BEGIN Source material

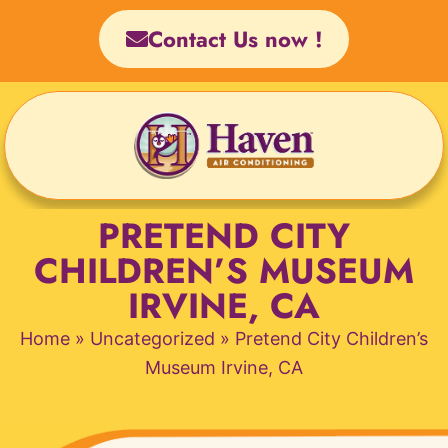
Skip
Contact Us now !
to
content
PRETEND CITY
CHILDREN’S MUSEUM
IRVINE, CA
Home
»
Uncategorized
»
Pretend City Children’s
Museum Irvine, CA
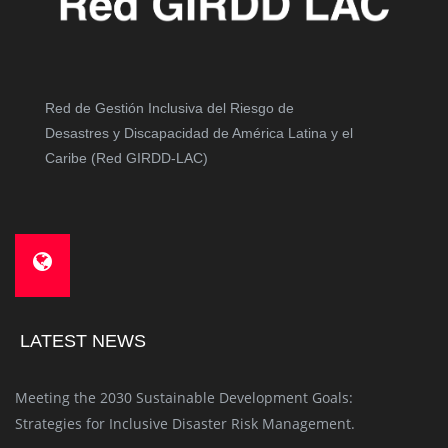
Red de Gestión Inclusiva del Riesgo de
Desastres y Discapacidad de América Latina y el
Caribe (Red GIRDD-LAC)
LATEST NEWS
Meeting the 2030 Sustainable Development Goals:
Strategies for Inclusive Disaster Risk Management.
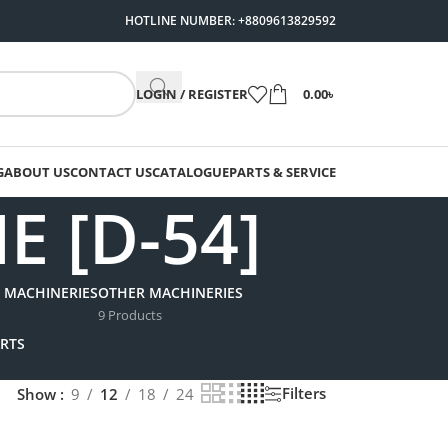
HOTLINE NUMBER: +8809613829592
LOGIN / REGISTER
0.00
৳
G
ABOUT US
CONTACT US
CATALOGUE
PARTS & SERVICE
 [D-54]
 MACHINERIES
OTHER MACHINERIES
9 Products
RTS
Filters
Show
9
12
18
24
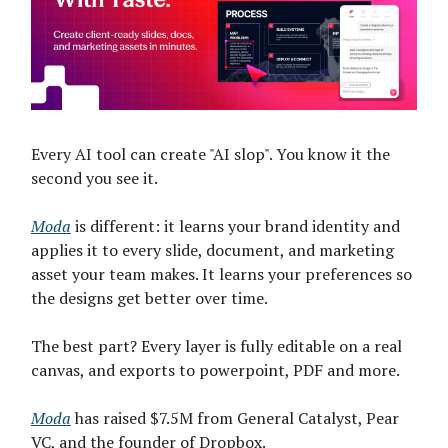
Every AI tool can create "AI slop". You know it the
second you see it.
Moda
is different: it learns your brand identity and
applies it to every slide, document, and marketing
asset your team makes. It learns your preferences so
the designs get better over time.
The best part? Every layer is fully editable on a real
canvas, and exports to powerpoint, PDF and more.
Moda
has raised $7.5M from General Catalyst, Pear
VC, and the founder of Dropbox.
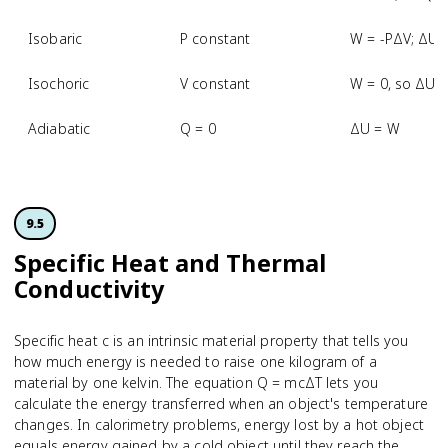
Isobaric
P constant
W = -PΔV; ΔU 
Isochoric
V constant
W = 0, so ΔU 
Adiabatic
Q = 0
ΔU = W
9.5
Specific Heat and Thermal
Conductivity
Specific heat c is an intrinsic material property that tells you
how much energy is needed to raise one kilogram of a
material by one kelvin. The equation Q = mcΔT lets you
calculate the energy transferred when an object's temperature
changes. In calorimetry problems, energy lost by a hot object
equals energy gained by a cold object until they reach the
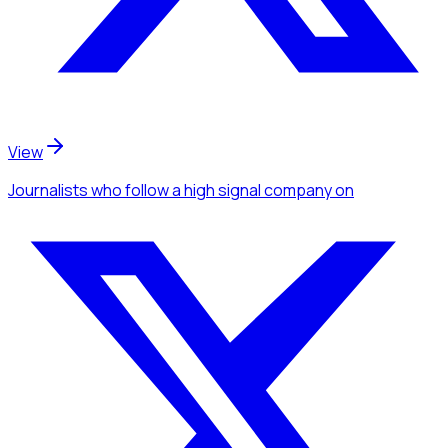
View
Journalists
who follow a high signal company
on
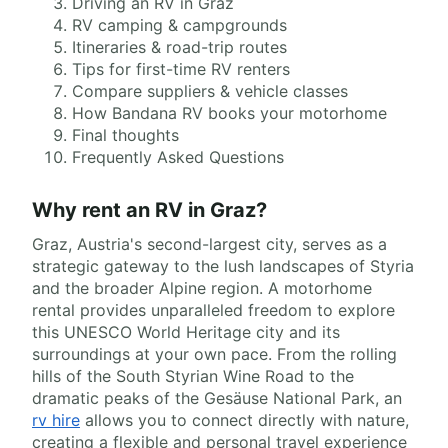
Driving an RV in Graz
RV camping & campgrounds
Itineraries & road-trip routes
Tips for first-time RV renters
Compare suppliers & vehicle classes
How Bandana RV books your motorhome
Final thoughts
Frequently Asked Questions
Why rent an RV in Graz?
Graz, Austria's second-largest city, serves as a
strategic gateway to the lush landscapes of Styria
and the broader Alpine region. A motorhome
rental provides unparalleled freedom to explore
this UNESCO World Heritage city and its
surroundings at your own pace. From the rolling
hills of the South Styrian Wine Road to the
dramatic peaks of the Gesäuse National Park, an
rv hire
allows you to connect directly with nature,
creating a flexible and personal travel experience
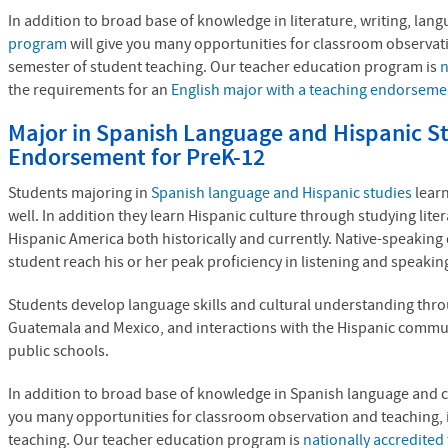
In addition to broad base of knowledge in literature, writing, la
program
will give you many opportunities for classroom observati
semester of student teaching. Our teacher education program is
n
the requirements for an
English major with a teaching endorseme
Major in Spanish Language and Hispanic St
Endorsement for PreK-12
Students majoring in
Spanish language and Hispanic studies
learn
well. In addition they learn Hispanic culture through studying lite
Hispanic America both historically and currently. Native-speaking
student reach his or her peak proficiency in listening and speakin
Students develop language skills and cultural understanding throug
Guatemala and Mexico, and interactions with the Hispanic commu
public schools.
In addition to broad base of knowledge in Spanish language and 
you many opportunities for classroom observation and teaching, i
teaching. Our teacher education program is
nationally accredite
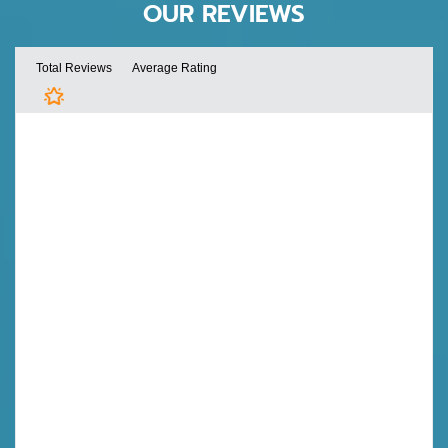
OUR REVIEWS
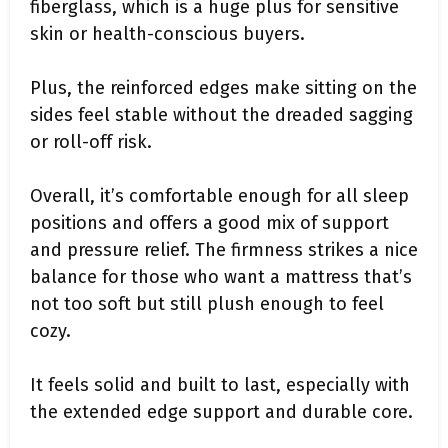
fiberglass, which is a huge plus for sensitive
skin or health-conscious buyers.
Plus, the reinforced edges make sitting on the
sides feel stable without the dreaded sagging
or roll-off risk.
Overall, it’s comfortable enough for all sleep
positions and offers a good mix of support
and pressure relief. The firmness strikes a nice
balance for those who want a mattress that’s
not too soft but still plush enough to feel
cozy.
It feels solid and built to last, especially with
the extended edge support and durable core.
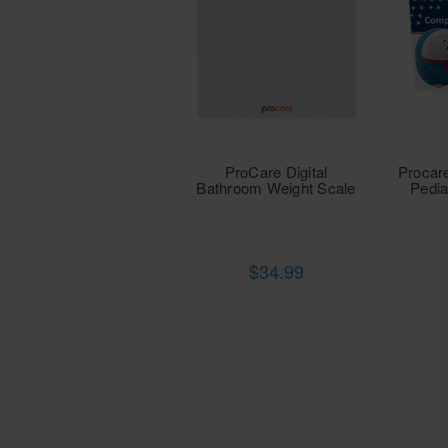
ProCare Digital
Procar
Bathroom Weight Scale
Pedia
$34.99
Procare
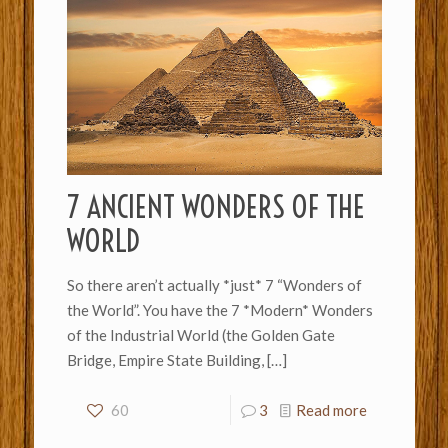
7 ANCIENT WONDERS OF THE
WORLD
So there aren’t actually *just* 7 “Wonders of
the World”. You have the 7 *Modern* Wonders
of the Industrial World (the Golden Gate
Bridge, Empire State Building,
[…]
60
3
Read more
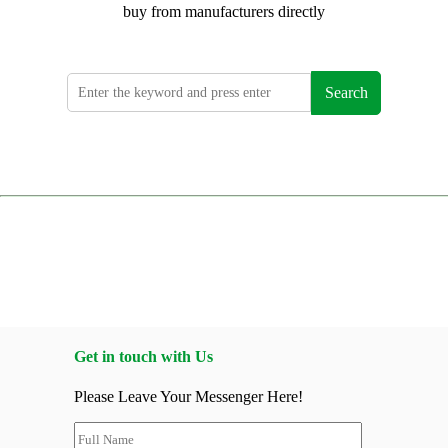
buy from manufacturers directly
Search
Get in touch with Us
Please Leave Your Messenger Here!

END Source material

Above are the records; return the lines in them from the one with "well. In addition" to the one with "Plus, the reinforced", inclusive, exactly and without images.

Response to the exercise>
well. In addition they learn Hispanic culture through studying lite
Hispanic America both historically and currently. Native-speaking
student reach his or her peak proficiency in listening and speakin
Students develop language skills and cultural understanding throug
Guatemala and Mexico, and interactions with the Hispanic commu
public schools.
In addition to broad base of knowledge in Spanish language and 
you many opportunities for classroom observation and teaching, i
teaching. Our teacher education program is
nationally accredite
OUR REVIEWS
fiberglass, which is a huge plus for sensitive
skin or health-conscious buyers.
Plus, the reinforced edges make sitting on the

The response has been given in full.